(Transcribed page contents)

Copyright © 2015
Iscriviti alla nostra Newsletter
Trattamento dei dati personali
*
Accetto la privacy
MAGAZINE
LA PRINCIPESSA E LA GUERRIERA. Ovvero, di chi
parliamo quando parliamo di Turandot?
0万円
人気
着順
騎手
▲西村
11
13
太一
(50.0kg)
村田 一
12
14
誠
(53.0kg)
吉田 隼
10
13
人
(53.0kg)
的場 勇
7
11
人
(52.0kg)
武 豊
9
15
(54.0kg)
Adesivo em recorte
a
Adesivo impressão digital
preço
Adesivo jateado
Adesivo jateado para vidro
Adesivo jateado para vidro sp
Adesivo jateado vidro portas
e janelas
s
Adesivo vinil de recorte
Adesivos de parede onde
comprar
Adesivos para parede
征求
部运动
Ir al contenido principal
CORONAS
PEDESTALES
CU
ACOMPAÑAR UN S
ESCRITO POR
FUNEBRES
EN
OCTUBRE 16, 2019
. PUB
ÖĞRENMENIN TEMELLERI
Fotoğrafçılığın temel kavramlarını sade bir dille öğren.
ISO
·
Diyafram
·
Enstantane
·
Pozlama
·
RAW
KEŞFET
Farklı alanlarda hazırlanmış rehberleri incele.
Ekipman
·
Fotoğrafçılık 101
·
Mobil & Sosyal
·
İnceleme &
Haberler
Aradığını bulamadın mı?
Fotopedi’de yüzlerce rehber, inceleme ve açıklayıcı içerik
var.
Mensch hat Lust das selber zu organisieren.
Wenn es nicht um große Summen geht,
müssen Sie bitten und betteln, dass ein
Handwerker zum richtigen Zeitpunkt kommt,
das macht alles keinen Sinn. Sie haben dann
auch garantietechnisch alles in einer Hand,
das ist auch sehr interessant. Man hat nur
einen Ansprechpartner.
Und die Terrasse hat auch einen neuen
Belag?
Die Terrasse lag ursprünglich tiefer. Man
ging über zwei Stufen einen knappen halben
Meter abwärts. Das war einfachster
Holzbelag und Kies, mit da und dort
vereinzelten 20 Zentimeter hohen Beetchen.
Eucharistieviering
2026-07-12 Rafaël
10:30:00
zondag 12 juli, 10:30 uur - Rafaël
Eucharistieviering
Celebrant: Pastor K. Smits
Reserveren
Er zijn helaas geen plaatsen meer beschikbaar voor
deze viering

TASK ITEM - Once the records are read, print each of them exactly as written.

RESPONSE -
Copyright © 2015
Iscriviti alla nostra Newsletter
Trattamento dei dati personali
*
Accetto la privacy
MAGAZINE
LA PRINCIPESSA E LA GUERRIERA. Ovvero, di chi
parliamo quando parliamo di Turandot?
0万円
人気
着順
騎手
▲西村
11
13
太一
(50.0kg)
村田 一
12
14
誠
(53.0kg)
吉田 隼
10
13
人
(53.0kg)
的場 勇
7
11
人
(52.0kg)
武 豊
9
15
(54.0kg)
Adesivo em recorte
a
Adesivo impressão digital
preço
Adesivo jateado
Adesivo jateado para vidro
Adesivo jateado para vidro sp
Adesivo jateado vidro portas
e janelas
s
Adesivo vinil de recorte
Adesivos de parede onde
comprar
Adesivos para parede
征求
部运动
Ir al contenido principal
CORONAS
PEDESTALES
CU
ACOMPAÑAR UN S
ESCRITO POR
FUNEBRES
EN
OCTUBRE 16, 2019
. PUB
ÖĞRENMENIN TEMELLERI
Fotoğrafçılığın temel kavramlarını sade bir dille öğren.
ISO
·
Diyafram
·
Enstantane
·
Pozlama
·
RAW
KEŞFET
Farklı alanlarda hazırlanmış rehberleri incele.
Ekipman
·
Fotoğrafçılık 101
·
Mobil & Sosyal
·
İnceleme &
Haberler
Aradığını bulamadın mı?
Fotopedi’de yüzlerce rehber, inceleme ve açıklayıcı içerik
var.
Mensch hat Lust das selber zu organisieren.
Wenn es nicht um große Summen geht,
müssen Sie bitten und betteln, dass ein
Handwerker zum richtigen Zeitpunkt kommt,
das macht alles keinen Sinn. Sie haben dann
auch garantietechnisch alles in einer Hand,
das ist auch sehr interessant. Man hat nur
einen Ansprechpartner.
Und die Terrasse hat auch einen neuen
Belag?
Die Terrasse lag ursprünglich tiefer. Man
ging über zwei Stufen einen knappen halben
Meter abwärts. Das war einfachster
Holzbelag und Kies, mit da und dort
vereinzelten 20 Zentimeter hohen Beetchen.
Eucharistieviering
2026-07-12 Rafaël
10:30:00
zondag 12 juli, 10:30 uur - Rafaël
Eucharistieviering
Celebrant: Pastor K. Smits
Reserveren
Er zijn helaas geen plaatsen meer beschikbaar voor
deze viering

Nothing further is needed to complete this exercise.